(DATASET CONTENT):
☆ ☆ ☆
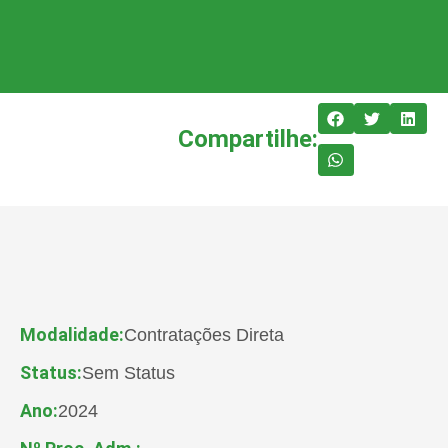
Compartilhe:
Modalidade:
Contratações Direta
Status:
Sem Status
Ano:
2024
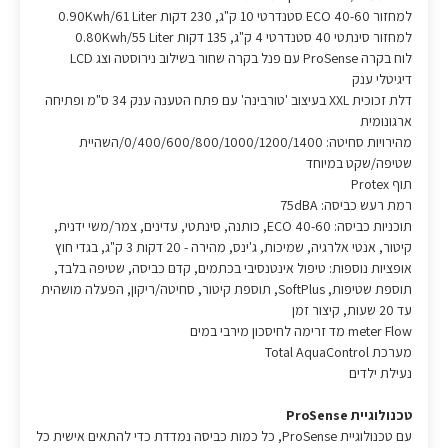
למחזור 40-60 ECO סטנדרטי 10 ק"ג, 230 דקות 0.90Kwh/61 Liter
למחזור סינתטי 40 סטנדרטי 4 ק"ג, 135 דקות 0.80Kwh/55 Liter
לוח בקרה ProSense עם פנל בקרה שחור בשילוב נירוסטה וצג LCD
דיגיטלי ענק
דלת זכוכית XXL בעיצוב 'טורבינה' עם פתח הטענה ענק 34 ס"מ ופתיחה
ארגונומית
מהירויות סחיטה: 0/400/600/800/1000/1200/1400/השהיית
שטיפה/שקט במיוחד
תוף Protex
רמת רעש כביסה: 75dBA
תוכניות כביסה: 40-60 ECO, כותנה, סינתטי, עדינים, צמר/משי ידנית,
קיטור, אנטי אלרגיה, שמיכות, ג'ינס, מהירה - 20 דקות 3 ק"ג, בגדי חוץ
אופציות נוספות: טיפול אינטנסיבי בכתמים, קדם כביסה, שטיפה בלבד,
תוספת שטיפות, SoftPlus, תוספת קיטור, סחיטה/ריקון, הפעלה מושהית
עד 20 שעות, קיצור זמן
meter Flow מד זרימה לחיסכון מירבי במים
מערכת Total AquaControl
נעילת ילדים
טכנולוגיית ProSense
עם טכנולוגיית ProSense, כל כמות כביסה נמדדת כדי להתאים אישית כל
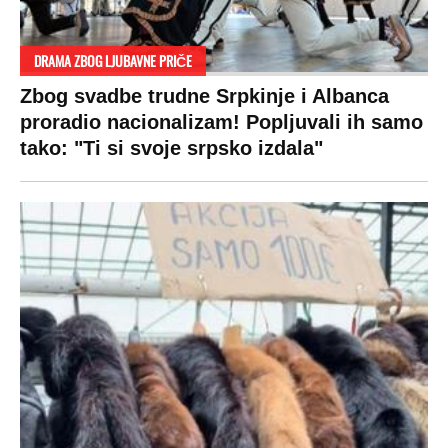
DRAMA ZBOG LJUBAVNE PRIČE
Zbog svadbe trudne Srpkinje i Albanca
proradio nacionalizam! Popljuvali ih samo
tako: "Ti si svoje srpsko izdala"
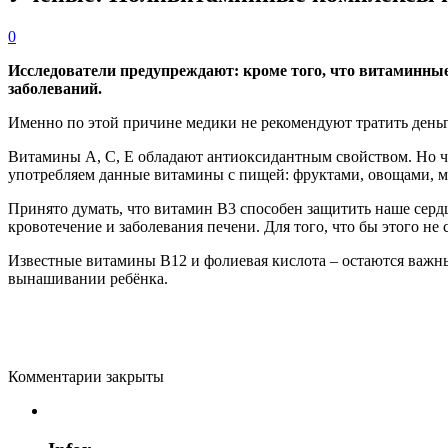
0
Исследователи предупреждают: кроме того, что витаминные 
заболеваний.
Именно по этой причине медики не рекомендуют тратить деньг
Витамины А, С, Е обладают антиоксидантным свойством. Но ч
употребляем данные витамины с пищей: фруктами, овощами, м
Принято думать, что витамин В3 способен защитить наше серд
кровотечение и заболевания печени. Для того, что бы этого не
Известные витамины В12 и фолиевая кислота – остаются важны
вынашивании ребёнка.
Комментарии закрыты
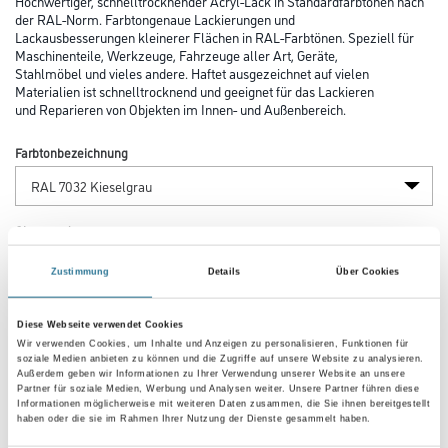
Hochwertiger, schnelltrocknender Acryl-Lack in Standardfarbtönen nach
der RAL-Norm. Farbtongenaue Lackierungen und
Lackausbesserungen kleinerer Flächen in RAL-Farbtönen. Speziell für
Maschinenteile, Werkzeuge, Fahrzeuge aller Art, Geräte,
Stahlmöbel und vieles andere. Haftet ausgezeichnet auf vielen
Materialien ist schnelltrocknend und geeignet für das Lackieren
und Reparieren von Objekten im Innen- und Außenbereich.
Farbtonbezeichnung
Glanzgrad
Zustimmung
Details
Über Cookies
Gebinde
Diese Webseite verwendet Cookies
Wir verwenden Cookies, um Inhalte und Anzeigen zu personalisieren, Funktionen für
soziale Medien anbieten zu können und die Zugriffe auf unsere Website zu analysieren.
Außerdem geben wir Informationen zu Ihrer Verwendung unserer Website an unsere
Partner für soziale Medien, Werbung und Analysen weiter. Unsere Partner führen diese
Informationen möglicherweise mit weiteren Daten zusammen, die Sie ihnen bereitgestellt
haben oder die sie im Rahmen Ihrer Nutzung der Dienste gesammelt haben.
Umrechnungsfaktoren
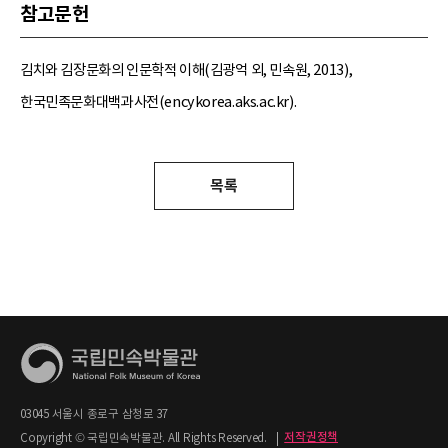
참고문헌
김치와 김장문화의 인문학적 이해(김광억 외, 민속원, 2013),
한국민족문화대백과사전(encykorea.aks.ac.kr).
목록
03045 서울시 종로구 삼청로 37
Copyright © 국립민속박물관. All Rights Reserved.
|
저작권정책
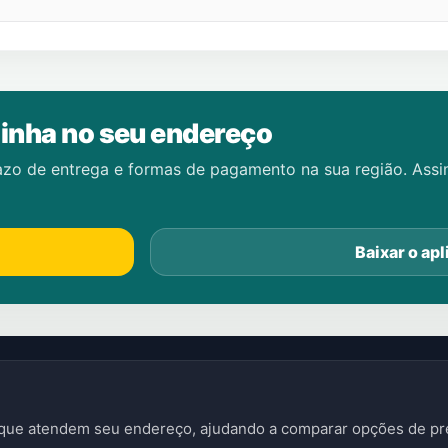
inha no seu endereço
azo de entrega e formas de pagamento na sua região. Ass
Baixar o apl
s que atendem seu endereço, ajudando a comparar opções de pre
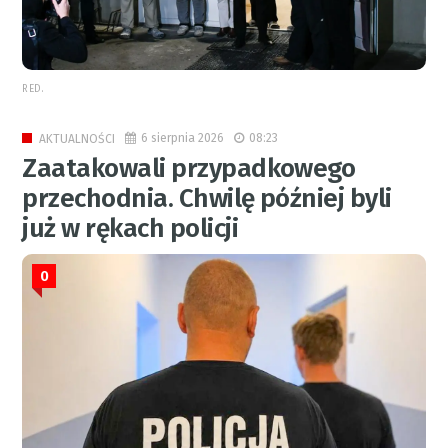
RED.
6 sierpnia 2026
08:23
AKTUALNOŚCI
Zaatakowali przypadkowego
przechodnia. Chwilę później byli
już w rękach policji
0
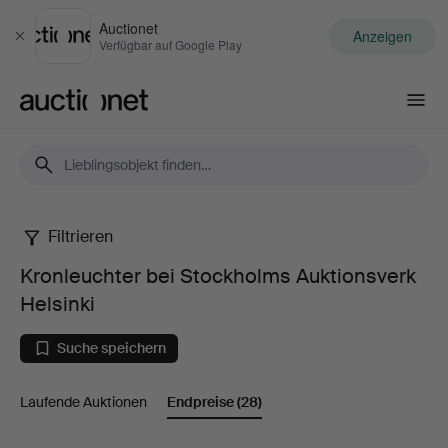
Auctionet
Anzeigen
Schließen
Verfügbar auf Google Play
Auctionet.com
Filtrieren
Kronleuchter
Kronleuchter bei Stockholms Auktionsverk
bei
Helsinki
Stockholms
Suche speichern
Auktionsverk
Laufende Auktionen
Endpreise
(28)
Helsinki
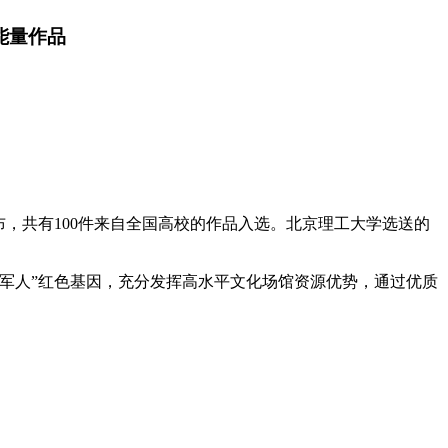
能量作品
布，共有100件来自全国高校的作品入选。北京理工大学选送的
军人”红色基因，充分发挥高水平文化场馆资源优势，通过优质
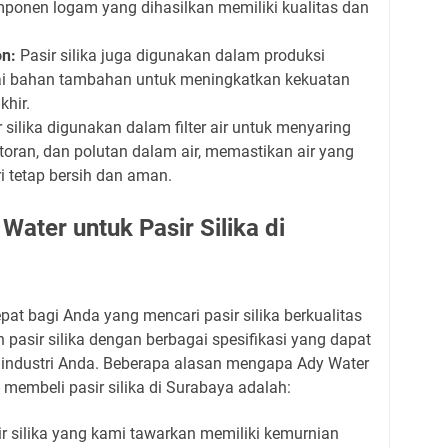
mponen logam yang dihasilkan memiliki kualitas dan
on:
Pasir silika juga digunakan dalam produksi
i bahan tambahan untuk meningkatkan kekuatan
khir.
 silika digunakan dalam filter air untuk menyaring
kotoran, dan polutan dalam air, memastikan air yang
i tetap bersih dan aman.
ater untuk Pasir Silika di
pat bagi Anda yang mencari pasir silika berkualitas
pasir silika dengan berbagai spesifikasi yang dapat
industri Anda. Beberapa alasan mengapa Ady Water
 membeli pasir silika di Surabaya adalah:
r silika yang kami tawarkan memiliki kemurnian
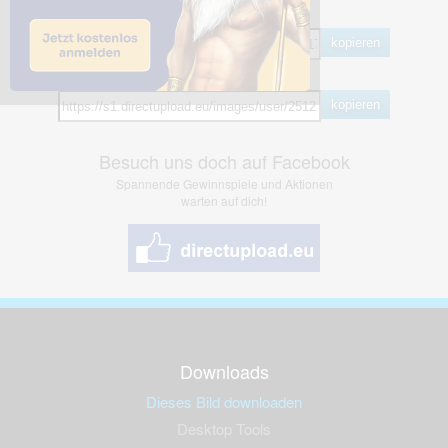
BB Code
kopieren
Hotlink
kopieren
Besuch uns doch auf Facebook
Spannende Gewinnspiele und Aktionen
warten auf dich!
Downloads
Dieses Bild downloaden
Desktop Tools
☆ ☆ ☆
(EXERCISE GOAL):
Exact repetition of all the records is required, with the pictures excluded.

(TASK ANSWER):
Compartilhe:
Modalidade:
Contratações Direta
Status:
Sem Status
Ano:
2024
למחזור 40-60 ECO סטנדרטי 10 ק"ג, 230 דקות 0.90Kwh/61 Liter
למחזור סינתטי 40 סטנדרטי 4 ק"ג, 135 דקות 0.80Kwh/55 Liter
לוח בקרה ProSense עם פנל בקרה שחור בשילוב נירוסטה וצג LCD
דיגיטלי ענק
דלת זכוכית XXL בעיצוב 'טורבינה' עם פתח הטענה ענק 34 ס"מ ופתיחה
ארגונומית
מהירויות סחיטה: 0/400/600/800/1000/1200/1400/השהיית
שטיפה/שקט במיוחד
תוף Protex
רמת רעש כביסה: 75dBA
תוכניות כביסה: 40-60 ECO, כותנה, סינתטי, עדינים, צמר/משי ידנית,
קיטור, אנטי אלרגיה, שמיכות, ג'ינס, מהירה - 20 דקות 3 ק"ג, בגדי חוץ
אופציות נוספות: טיפול אינטנסיבי בכתמים, קדם כביסה, שטיפה בלבד,
תוספת שטיפות, SoftPlus, תוספת קיטור, סחיטה/ריקון, הפעלה מושהית
עד 20 שעות, קיצור זמן
meter Flow מד זרימה לחיסכון מירבי במים
מערכת Total AquaControl
נעילת ילדים
טכנולוגיית ProSense
עם טכנולוגיית ProSense, כל כמות כביסה נמדדת כדי להתאים אישית כל
DRAMA ZBOG LJUBAVNE PRIČE
Zbog svadbe trudne Srpkinje i Albanca
proradio nacionalizam! Popljuvali ih samo
tako: "Ti si svoje srpsko izdala"
0
Исследователи предупреждают: кроме того, что витаминные 
заболеваний.
Именно по этой причине медики не рекомендуют тратить деньг
Витамины А, С, Е обладают антиоксидантным свойством. Но ч
употребляем данные витамины с пищей: фруктами, овощами, м
Принято думать, что витамин В3 способен защитить наше серд
кровотечение и заболевания печени. Для того, что бы этого не
Известные витамины В12 и фолиевая кислота – остаются важны
вынашивании ребёнка.
Комментарии закрыты
Hochwertiger, schnelltrocknender Acryl-Lack in Standardfarbtönen nach
der RAL-Norm. Farbtongenaue Lackierungen und
Lackausbesserungen kleinerer Flächen in RAL-Farbtönen. Speziell für
Maschinenteile, Werkzeuge, Fahrzeuge aller Art, Geräte,
Stahlmöbel und vieles andere. Haftet ausgezeichnet auf vielen
Materialien ist schnelltrocknend und geeignet für das Lackieren
und Reparieren von Objekten im Innen- und Außenbereich.
Farbtonbezeichnung
Glanzgrad
Zustimmung
Details
Über Cookies
Gebinde
Diese Webseite verwendet Cookies
Wir verwenden Cookies, um Inhalte und Anzeigen zu personalisieren, Funktionen für
soziale Medien anbieten zu können und die Zugriffe auf unsere Website zu analysieren.
Außerdem geben wir Informationen zu Ihrer Verwendung unserer Website an unsere
Partner für soziale Medien, Werbung und Analysen weiter. Unsere Partner führen diese
Informationen möglicherweise mit weiteren Daten zusammen, die Sie ihnen bereitgestellt
haben oder die sie im Rahmen Ihrer Nutzung der Dienste gesammelt haben.
Umrechnungsfaktoren
참고문헌
김치와 김장문화의 인문학적 이해(김광억 외, 민속원, 2013),
한국민족문화대백과사전(encykorea.aks.ac.kr).
목록
03045 서울시 종로구 삼청로 37
Copyright © 국립민속박물관. All Rights Reserved.
|
저작권정책
inha no seu endereço
azo de entrega e formas de pagamento na sua região. Ass
Baixar o apl
s que atendem seu endereço, ajudando a comparar opções de pre
RED.
6 sierpnia 2026
08:23
AKTUALNOŚCI
Zaatakowali przypadkowego
przechodnia. Chwilę później byli
już w rękach policji
0
Auctionet
Anzeigen
Schließen
Verfügbar auf Google Play
Auctionet.com
Filtrieren
Kronleuchter
Kronleuchter bei Stockholms Auktionsverk
bei
Helsinki
Stockholms
Suche speichern
Auktionsverk
Laufende Auktionen
Endpreise
(28)
Helsinki
能量作品
布，共有100件来自全国高校的作品入选。北京理工大学选送的
军人”红色基因，充分发挥高水平文化场馆资源优势，通过优质
mponen logam yang dihasilkan memiliki kualitas dan
on:
Pasir silika juga digunakan dalam produksi
i bahan tambahan untuk meningkatkan kekuatan
khir.
 silika digunakan dalam filter air untuk menyaring
kotoran, dan polutan dalam air, memastikan air yang
i tetap bersih dan aman.
ater untuk Pasir Silika di
pat bagi Anda yang mencari pasir silika berkualitas
pasir silika dengan berbagai spesifikasi yang dapat
industri Anda. Beberapa alasan mengapa Ady Water
 membeli pasir silika di Surabaya adalah:
r silika yang kami tawarkan memiliki kemurnian
BB Code
kopieren
Hotlink
kopieren
Besuch uns doch auf Facebook
Spannende Gewinnspiele und Aktionen
warten auf dich!
Downloads
Dieses Bild downloaden
Desktop Tools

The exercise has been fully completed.